An LSP for a Toy Language
An LSP server lets editors provide completion, hover documentation, and diagnostics for any language. The protocol is language-agnostic: you implement a JSON-RPC server, register it with VS Code, and your language gets IDE support.
The Complect VS Code extension grew in two phases. The first added a TextMate grammar for syntax highlighting. Seeing keywords colored and comments dimmed is a small thing, but writing Complect with it feels noticeably less hostile than writing in a plain text file.
The second phase added a full language server. Completion works for every Complect keyword, every math function, and every SDL binding. Hover shows documentation for whatever is under the cursor. The diagnostic provider is a placeholder for now, flagging a test condition as a proof of concept while the real grammar validation pass waits on the list.
Writing a language server in Node.js using vscode-languageserver is straightforward once you understand the protocol. The server is about 440 lines. What it gives back is a development experience where tab-completing sdlDrawLine feels less like a parlor trick and more like using a real tool.
What Building This Revealed
A project always teaches you things you did not know you were missing. This one surfaced three.
Globals do not cross function boundaries. Variables declared at the top level of a Complect program are compiled as alloca instructions inside main(). LLVM values are function-scoped, so those variables are invisible to any declared function. The fire effect passes six arrays as parameters on every tick call: backbuffer, tempbuffer, and three separate palette arrays for red, green, and blue. It works. It is awkward. True global variables require emitting llvm.GlobalVariable in the backend, a real architectural change.
make inside a loop is a stack bomb at scale. When I tried the simulation at full 640 by 400 resolution, it segfaulted. The reason: every make x 0 inside a loop body emits a fresh alloca on every iteration. With roughly 250,000 iterations per frame and a dozen local variables, the stack grew past Linux's 8MB limit within a single frame. The fix today is to pre-declare all variables before the first loop at the top of the function. The real fix is to hoist all alloca instructions to the function entry block during compilation, a known LLVM best practice.

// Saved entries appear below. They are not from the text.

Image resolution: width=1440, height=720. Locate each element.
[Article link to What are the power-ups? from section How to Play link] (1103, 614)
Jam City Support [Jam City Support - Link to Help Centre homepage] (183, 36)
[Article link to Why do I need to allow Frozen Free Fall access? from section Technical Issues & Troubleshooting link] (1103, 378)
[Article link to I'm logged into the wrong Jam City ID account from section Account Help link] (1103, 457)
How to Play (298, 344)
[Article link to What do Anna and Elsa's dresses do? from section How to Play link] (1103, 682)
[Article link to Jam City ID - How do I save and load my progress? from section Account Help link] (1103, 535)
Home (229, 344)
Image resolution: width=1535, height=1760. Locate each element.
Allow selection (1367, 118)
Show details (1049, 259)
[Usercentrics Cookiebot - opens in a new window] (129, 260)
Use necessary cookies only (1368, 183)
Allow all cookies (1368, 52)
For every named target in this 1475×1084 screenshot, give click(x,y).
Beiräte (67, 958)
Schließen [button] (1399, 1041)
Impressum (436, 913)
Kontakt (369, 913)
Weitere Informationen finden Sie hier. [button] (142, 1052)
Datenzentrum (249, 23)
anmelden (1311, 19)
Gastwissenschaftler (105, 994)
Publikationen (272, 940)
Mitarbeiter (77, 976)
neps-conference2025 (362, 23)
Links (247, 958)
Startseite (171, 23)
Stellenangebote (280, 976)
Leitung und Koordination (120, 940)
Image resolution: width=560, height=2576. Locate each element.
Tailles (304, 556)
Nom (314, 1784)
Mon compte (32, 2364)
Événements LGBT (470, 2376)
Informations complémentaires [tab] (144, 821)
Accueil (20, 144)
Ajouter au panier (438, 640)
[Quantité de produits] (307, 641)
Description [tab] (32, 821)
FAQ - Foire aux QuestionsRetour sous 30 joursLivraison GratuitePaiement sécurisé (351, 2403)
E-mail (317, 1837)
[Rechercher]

Array literals would save a lot of lines. Populating the 256-entry palette takes 192 individual assignment statements in current Complect. In any language with literal array syntax it is one line. The gap is obvious. The fix is on the list.
None of these are embarrassing. They are the normal shape of a language growing up. The constraints pushed into cleaner workarounds, and the workarounds made the gaps concrete enough to describe precisely. That is how a todo list gets real items on it.
What's Next
The compiler series has covered the front end, the back end, data structures, graphics, and developer tooling. Complect is not a serious language, but it is no longer just a toy. The rotating cube from the last article and the fire effect from this one are the kind of programs that give a language a reason to exist.
The immediate work is unglamorous: fixing global scope, hoisting allocas to the entry block, and adding array literal syntax. Past that, there is a WebAssembly backend via Binaryen on the long list, and the language still needs break, continue, and a proper random number source.
For now, I find it satisfying enough that a language I wrote from scratch can run a piece of demoscene history. Even if it took 192 assignment statements to load the palette.